La SNDDR/ RVC est composée de la Primature via le ministre délégué auprès du Premier ministre chargé des droits humains et de la lutte contre la pauvreté ; du ministère de la Planification et de la Coopération externe ; du ministère de la Justice et de la Sécurité publique ; du ministère de l’Intérieur et des Collectivités territoriales ; du ministère de la Défense ; du ministère des Affaires sociales, les Forces armées d’Haïti ; la Police nationale d’Haïti et de l’Office de la protection du citoyen.

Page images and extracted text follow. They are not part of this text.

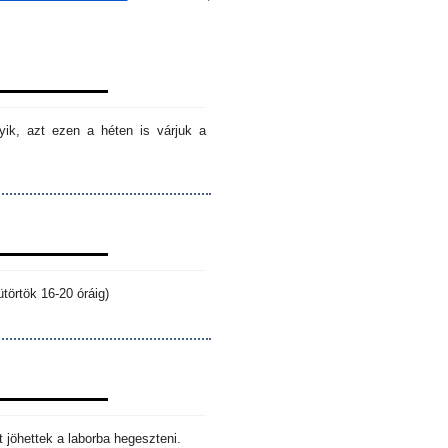
ik, azt ezen a héten is várjuk a
törtök 16-20 óráig)
 jöhettek a laborba hegeszteni.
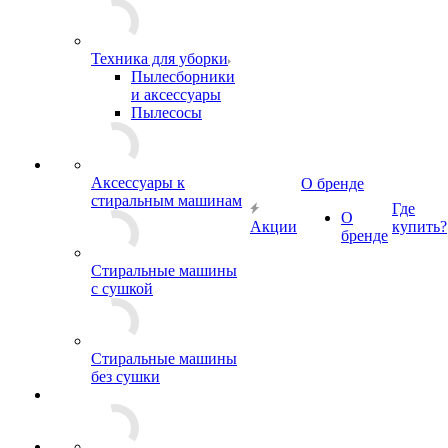
Техника для уборки
Пылесборники
и аксессуары
Пылесосы
Аксессуары к
О бренде
стиральным машинам
Где
О
Акции
купить?
бренде
Стиральные машины
с сушкой
Стиральные машины
без сушки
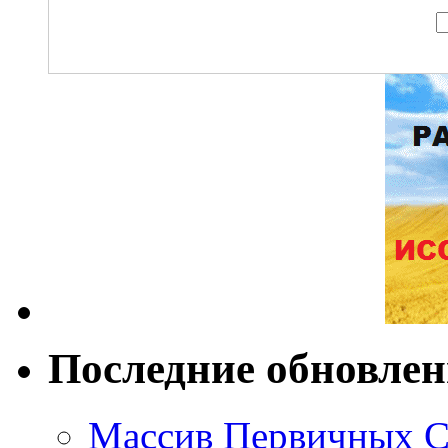
Последние обновле
Массив Первичных С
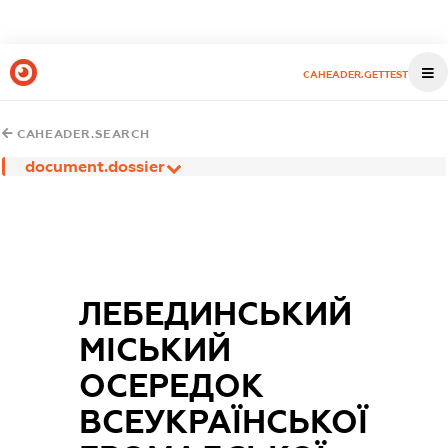
CAHEADER.GETTEST
CAHEADER.SEARCH
document.dossier
ЛЕБЕДИНСЬКИЙ
МІСЬКИЙ
ОСЕРЕДОК
ВСЕУКРАЇНСЬКОЇ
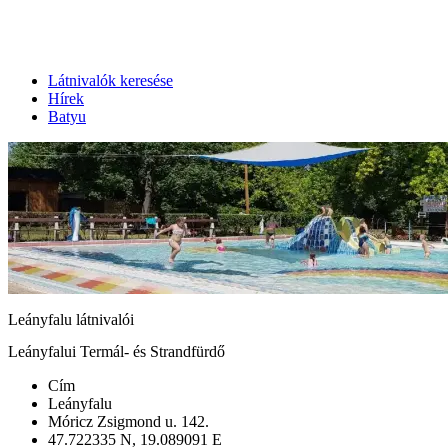
Látnivalók keresése
Hírek
Batyu
Leányfalu látnivalói
Leányfalui Termál- és Strandfürdő
Cím
Leányfalu
Móricz Zsigmond u. 142.
47.722335 N, 19.089091 E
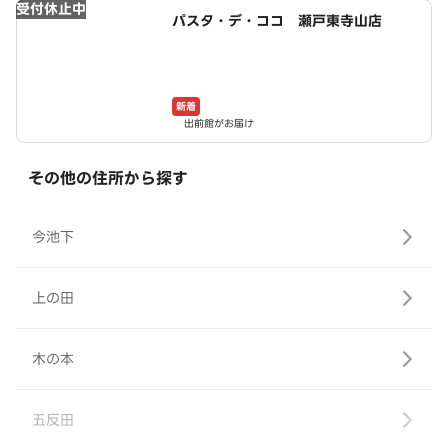
受付休止中
パスタ・デ・ココ 瀬戸東寺山店
新着
出前館がお届け
その他の住所から探す
今池下
上の田
木の本
五反田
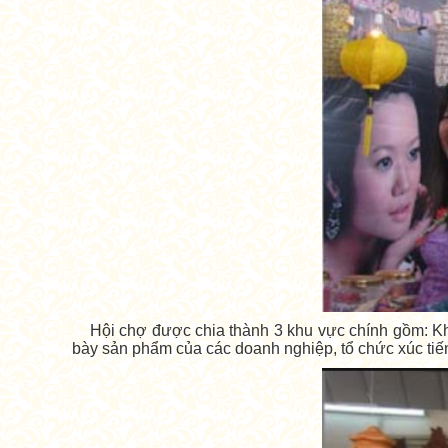
Hội chợ được chia thành 3 khu vực chính gồm: Khu
bày sản phẩm của các doanh nghiệp, tổ chức xúc tiế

Il faut rappeler que le chef de l'État, Jovenel Moïse, avait procédé à l'installation, le lundi 11 mars 2019, des membres de la Commission nationale de désarmement, de démantèlement et de réinsertion (CNDDR). Cette structure est chargée de coordonner et d'appliquer, d'après l'article 4 de l'arrêté l'ayant instituée, la politique de l’Etat en matière de désarmement, de démantèlement des groupes armés et de réinsertion des individus désarmés. Edwin Florexil, Innocent Joseph, Roodiny Jean-Baptiste, Abler Roudy Lalane, Jean Chenet Lucien, Greatz Marie Lydie Sironel Charles, Jean Rebel Dorcéna, Jude Jean Pierre et Frantz Toyo composent cette nouvelle commission.

L’arrêté publié le 8 mars 2019 rapporte celui du 28 août 2006 consacré à la création de la commission ayant été rendue inactive depuis 2011. La CNDDR est placée sous la tutelle du Premier ministre. Elle représente, comme le stipule l'article 2 de l'arrêté, un organe décisionnel, technique et administratif de renforcement de la sécurité publique qui vise la paix sociale durable à travers le désarmement, le démantèlement des groupes armés illégalement et la réinsertion des individus désarmés.